Using the material below, count the lines that contain the word "TRIỂN" and report the number only.
++++ Records supplied ++++
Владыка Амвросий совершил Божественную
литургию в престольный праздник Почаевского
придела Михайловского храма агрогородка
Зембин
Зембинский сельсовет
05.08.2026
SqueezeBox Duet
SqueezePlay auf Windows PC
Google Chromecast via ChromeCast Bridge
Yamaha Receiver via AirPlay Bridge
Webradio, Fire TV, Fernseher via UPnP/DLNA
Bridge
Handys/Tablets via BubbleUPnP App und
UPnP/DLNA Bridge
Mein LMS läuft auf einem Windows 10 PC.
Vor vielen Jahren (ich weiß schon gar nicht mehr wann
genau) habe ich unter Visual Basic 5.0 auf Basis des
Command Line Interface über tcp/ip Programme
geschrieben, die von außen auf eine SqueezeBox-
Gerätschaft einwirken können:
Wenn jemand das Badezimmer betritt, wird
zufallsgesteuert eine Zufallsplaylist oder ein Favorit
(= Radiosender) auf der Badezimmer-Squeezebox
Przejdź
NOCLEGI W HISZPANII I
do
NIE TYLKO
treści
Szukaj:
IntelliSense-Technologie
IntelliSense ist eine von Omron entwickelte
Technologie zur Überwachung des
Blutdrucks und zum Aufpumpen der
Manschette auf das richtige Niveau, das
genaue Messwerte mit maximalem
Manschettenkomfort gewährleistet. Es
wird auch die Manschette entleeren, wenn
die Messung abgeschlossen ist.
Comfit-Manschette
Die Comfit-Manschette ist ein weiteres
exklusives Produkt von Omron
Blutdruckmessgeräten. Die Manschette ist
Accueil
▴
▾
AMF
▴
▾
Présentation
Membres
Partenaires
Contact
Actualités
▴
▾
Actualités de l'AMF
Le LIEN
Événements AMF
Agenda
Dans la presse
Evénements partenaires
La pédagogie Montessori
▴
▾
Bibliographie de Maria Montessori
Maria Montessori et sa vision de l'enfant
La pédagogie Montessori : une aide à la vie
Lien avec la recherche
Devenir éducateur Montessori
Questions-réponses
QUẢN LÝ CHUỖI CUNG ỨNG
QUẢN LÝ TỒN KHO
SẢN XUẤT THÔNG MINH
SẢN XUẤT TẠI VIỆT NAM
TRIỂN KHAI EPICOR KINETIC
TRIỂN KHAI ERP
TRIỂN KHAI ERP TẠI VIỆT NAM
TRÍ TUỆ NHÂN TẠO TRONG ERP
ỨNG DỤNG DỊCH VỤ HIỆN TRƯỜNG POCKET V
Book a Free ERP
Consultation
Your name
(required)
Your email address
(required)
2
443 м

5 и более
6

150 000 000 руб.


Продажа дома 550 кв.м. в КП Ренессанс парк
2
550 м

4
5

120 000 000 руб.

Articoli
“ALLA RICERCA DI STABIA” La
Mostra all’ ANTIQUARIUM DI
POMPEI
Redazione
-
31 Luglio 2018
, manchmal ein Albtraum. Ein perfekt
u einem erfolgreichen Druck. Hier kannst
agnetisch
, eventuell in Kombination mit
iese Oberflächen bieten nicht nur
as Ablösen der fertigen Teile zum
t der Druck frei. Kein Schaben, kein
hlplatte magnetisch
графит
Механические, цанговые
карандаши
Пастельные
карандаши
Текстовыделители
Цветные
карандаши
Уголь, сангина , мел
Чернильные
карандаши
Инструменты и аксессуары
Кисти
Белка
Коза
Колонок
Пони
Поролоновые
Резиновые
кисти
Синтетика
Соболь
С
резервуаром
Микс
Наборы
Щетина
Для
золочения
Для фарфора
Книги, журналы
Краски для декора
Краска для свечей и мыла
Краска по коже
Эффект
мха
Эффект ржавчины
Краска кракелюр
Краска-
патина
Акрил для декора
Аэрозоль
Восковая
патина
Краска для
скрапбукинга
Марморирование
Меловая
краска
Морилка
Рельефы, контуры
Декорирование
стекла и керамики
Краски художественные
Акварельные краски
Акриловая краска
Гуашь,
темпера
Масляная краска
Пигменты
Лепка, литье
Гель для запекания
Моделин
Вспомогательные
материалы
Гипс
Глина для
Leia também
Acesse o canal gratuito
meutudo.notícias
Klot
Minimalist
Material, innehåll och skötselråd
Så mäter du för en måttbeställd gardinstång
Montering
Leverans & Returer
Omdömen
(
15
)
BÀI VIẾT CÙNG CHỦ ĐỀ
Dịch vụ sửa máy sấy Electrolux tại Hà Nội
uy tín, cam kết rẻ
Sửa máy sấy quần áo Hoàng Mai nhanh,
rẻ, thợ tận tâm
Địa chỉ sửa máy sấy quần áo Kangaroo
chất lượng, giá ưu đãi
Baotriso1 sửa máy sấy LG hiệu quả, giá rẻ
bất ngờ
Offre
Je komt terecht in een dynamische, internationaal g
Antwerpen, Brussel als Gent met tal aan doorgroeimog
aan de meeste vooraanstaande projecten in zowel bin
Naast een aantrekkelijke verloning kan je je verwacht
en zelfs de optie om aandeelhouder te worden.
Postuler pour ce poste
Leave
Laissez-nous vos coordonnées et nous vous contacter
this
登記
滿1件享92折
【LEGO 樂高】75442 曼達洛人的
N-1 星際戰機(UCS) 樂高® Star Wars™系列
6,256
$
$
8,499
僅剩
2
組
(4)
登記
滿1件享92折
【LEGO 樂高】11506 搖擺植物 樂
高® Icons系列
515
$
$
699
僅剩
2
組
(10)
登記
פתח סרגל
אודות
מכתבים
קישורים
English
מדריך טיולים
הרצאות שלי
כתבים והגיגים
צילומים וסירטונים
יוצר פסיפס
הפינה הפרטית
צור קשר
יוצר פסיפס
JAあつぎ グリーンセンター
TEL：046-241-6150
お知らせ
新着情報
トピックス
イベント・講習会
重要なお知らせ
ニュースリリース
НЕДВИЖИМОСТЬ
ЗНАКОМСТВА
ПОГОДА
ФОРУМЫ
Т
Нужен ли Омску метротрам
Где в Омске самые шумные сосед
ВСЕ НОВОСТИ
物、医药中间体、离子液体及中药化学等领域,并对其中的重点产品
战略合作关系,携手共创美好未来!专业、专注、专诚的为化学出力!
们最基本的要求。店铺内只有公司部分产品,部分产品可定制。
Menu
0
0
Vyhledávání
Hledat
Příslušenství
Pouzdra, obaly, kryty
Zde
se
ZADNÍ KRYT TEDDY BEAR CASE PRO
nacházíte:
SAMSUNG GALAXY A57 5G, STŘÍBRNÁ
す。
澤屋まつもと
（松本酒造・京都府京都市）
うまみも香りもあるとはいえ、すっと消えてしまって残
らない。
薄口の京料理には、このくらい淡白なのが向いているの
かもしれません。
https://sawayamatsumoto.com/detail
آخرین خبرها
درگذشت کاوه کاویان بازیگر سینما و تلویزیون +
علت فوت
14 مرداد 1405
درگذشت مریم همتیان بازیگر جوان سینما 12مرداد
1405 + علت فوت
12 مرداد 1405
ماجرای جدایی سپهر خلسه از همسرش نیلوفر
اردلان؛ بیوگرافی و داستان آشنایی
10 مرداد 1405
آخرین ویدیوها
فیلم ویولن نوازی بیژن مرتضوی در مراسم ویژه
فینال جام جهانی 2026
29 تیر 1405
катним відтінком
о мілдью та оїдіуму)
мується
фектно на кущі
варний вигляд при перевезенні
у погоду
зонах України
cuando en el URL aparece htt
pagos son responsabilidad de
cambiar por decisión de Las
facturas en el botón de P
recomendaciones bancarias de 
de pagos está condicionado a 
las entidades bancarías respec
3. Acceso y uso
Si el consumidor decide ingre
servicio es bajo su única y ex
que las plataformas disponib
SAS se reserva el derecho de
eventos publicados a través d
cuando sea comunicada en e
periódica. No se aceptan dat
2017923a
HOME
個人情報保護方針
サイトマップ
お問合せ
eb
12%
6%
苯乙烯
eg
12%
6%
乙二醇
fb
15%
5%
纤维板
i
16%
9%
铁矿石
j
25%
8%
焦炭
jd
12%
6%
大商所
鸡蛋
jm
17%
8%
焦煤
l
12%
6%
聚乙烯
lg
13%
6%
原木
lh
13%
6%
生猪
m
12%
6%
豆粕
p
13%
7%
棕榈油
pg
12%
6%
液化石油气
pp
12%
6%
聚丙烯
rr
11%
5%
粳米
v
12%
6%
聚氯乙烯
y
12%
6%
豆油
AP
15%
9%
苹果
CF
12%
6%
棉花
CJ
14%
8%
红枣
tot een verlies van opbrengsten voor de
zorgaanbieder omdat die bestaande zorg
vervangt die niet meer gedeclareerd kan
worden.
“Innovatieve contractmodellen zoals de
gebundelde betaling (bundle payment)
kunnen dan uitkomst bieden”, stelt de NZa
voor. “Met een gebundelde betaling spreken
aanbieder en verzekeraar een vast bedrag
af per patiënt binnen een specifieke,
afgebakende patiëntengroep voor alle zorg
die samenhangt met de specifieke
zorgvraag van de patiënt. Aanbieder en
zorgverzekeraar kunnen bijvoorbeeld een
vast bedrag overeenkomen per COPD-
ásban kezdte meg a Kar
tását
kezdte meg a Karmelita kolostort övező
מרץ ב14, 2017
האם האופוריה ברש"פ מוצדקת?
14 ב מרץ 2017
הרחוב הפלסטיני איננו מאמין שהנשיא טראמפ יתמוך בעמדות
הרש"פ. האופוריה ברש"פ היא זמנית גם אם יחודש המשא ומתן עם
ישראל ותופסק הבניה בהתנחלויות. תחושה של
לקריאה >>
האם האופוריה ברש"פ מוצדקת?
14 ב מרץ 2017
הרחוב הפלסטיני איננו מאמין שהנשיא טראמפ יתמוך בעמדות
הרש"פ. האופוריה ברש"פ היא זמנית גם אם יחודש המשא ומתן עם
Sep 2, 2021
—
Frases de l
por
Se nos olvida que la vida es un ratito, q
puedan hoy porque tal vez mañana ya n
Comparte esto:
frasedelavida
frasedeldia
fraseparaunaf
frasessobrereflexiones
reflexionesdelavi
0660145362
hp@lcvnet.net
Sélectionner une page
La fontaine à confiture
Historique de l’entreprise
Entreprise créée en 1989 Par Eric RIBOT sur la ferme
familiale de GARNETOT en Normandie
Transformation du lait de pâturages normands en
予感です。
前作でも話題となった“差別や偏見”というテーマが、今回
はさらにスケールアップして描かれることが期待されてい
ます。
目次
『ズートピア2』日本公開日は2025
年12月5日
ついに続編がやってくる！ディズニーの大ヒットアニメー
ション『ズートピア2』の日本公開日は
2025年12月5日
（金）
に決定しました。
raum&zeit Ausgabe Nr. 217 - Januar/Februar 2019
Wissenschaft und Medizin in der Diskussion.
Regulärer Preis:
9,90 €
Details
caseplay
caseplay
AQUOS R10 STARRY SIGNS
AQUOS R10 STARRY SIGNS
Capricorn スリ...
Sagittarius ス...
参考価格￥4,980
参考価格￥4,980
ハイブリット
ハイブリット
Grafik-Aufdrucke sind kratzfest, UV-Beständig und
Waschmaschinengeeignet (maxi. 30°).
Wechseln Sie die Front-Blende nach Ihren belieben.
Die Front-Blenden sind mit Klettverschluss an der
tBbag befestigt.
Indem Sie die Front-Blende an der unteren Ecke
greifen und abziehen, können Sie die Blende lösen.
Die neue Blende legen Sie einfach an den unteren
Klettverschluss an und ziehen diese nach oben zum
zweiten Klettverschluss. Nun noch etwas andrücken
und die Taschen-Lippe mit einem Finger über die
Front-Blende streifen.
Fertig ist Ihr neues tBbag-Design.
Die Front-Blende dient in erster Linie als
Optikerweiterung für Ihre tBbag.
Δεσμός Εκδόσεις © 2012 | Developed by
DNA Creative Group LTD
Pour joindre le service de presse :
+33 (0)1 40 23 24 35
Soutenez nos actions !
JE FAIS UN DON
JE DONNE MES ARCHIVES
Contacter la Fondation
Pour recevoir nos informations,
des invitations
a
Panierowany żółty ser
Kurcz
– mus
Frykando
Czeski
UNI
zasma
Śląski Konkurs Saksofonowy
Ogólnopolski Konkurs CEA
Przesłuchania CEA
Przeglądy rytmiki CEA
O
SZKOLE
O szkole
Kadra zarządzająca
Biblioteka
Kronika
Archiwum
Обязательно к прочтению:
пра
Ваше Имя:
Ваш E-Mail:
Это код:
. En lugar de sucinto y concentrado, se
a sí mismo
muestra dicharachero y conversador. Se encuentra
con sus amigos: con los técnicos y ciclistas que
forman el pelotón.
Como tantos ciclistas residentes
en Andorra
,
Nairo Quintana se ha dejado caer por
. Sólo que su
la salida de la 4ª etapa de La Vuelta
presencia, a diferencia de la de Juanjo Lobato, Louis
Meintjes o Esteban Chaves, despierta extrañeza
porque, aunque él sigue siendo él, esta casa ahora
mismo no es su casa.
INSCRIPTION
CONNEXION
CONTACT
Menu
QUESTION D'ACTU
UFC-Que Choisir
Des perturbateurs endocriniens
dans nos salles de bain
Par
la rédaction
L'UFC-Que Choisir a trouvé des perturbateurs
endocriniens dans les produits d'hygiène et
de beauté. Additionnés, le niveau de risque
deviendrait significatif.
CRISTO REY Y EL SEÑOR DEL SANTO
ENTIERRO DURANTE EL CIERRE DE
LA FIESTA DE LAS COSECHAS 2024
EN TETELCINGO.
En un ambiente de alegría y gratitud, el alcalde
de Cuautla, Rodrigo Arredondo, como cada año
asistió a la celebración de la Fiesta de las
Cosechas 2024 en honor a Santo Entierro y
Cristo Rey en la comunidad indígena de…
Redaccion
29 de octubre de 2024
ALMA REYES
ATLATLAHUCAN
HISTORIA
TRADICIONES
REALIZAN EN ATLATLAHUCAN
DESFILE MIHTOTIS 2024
++++
§ Solution for this problem
3